Assignment ▸ I need the lines below from the one with "un patrimoine immobilier" down to the one with "проекта электроснабжения дома" reproduced exactly, both ends included, and nothing else.

-- -- --

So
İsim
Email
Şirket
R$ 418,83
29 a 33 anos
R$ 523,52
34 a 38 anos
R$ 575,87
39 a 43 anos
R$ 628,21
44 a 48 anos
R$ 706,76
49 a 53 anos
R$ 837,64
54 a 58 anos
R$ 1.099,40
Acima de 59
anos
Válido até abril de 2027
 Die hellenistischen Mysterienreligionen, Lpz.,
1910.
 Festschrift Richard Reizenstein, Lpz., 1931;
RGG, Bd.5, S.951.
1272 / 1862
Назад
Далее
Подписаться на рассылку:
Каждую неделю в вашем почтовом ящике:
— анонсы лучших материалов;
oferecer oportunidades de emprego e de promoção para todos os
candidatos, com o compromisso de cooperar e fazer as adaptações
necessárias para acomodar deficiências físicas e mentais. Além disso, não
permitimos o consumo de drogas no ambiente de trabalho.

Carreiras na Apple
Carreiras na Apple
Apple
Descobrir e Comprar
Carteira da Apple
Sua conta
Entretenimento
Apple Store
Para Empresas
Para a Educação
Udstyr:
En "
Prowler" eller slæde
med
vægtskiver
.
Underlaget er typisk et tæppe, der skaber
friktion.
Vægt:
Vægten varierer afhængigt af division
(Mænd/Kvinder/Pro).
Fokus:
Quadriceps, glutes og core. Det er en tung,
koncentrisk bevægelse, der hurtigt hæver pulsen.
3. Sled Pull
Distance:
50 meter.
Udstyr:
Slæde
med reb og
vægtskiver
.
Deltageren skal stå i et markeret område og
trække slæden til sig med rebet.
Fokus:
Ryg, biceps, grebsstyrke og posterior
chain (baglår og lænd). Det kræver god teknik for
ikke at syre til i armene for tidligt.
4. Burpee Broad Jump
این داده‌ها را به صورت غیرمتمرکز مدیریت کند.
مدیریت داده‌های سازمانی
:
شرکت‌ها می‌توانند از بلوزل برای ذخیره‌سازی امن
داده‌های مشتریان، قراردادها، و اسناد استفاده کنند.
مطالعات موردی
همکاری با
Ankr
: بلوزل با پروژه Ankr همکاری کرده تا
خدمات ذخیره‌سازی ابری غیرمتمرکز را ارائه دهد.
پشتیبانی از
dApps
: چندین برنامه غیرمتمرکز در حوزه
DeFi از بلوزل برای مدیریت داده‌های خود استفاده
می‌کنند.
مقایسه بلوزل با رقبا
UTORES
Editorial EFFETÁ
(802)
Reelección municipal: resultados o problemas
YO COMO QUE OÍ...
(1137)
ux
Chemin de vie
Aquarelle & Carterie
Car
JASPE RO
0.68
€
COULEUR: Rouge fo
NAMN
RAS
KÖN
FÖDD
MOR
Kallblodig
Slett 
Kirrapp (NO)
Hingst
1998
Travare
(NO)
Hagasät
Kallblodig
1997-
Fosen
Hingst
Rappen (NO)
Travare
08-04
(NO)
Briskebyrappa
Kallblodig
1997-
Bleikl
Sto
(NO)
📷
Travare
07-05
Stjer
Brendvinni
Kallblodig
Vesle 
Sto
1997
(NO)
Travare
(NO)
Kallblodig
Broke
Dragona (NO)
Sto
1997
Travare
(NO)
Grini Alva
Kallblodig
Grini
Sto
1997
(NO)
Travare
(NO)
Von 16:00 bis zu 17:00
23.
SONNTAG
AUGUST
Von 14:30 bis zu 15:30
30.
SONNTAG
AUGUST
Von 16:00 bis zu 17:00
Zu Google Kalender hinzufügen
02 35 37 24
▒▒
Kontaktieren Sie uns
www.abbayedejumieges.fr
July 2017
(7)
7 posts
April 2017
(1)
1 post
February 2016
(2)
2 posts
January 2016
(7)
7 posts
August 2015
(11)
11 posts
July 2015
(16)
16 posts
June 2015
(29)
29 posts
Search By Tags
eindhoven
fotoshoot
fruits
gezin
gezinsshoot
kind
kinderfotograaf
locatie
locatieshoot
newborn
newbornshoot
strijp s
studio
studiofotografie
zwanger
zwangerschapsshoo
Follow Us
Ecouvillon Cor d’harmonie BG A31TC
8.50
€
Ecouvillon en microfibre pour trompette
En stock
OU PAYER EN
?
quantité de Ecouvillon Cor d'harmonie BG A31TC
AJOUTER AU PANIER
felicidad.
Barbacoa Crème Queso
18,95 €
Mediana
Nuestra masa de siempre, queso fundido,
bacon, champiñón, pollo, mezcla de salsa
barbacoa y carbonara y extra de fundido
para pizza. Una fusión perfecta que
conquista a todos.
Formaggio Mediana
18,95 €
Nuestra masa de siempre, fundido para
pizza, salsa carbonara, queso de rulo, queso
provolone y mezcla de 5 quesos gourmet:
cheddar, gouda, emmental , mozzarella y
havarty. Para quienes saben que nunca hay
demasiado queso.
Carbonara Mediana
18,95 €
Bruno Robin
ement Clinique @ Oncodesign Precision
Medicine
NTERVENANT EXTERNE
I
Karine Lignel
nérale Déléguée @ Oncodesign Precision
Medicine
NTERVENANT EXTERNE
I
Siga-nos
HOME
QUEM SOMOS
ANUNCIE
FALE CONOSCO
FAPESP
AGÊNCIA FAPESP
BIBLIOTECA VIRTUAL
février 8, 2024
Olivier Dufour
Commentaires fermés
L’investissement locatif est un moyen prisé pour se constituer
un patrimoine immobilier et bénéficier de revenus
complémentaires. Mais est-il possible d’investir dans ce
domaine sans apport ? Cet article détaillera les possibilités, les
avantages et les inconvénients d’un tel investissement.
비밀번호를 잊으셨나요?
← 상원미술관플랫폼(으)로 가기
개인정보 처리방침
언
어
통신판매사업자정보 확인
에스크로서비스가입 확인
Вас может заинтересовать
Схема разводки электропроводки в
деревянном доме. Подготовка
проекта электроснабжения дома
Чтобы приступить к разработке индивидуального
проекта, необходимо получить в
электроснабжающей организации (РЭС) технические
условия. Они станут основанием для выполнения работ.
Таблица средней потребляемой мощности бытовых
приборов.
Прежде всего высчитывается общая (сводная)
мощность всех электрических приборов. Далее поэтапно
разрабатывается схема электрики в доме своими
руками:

-- -- --

Result of this exercise ▸
un patrimoine immobilier et bénéficier de revenus
complémentaires. Mais est-il possible d’investir dans ce
domaine sans apport ? Cet article détaillera les possibilités, les
avantages et les inconvénients d’un tel investissement.
비밀번호를 잊으셨나요?
← 상원미술관플랫폼(으)로 가기
개인정보 처리방침
언
어
통신판매사업자정보 확인
에스크로서비스가입 확인
Вас может заинтересовать
Схема разводки электропроводки в
деревянном доме. Подготовка
проекта электроснабжения дома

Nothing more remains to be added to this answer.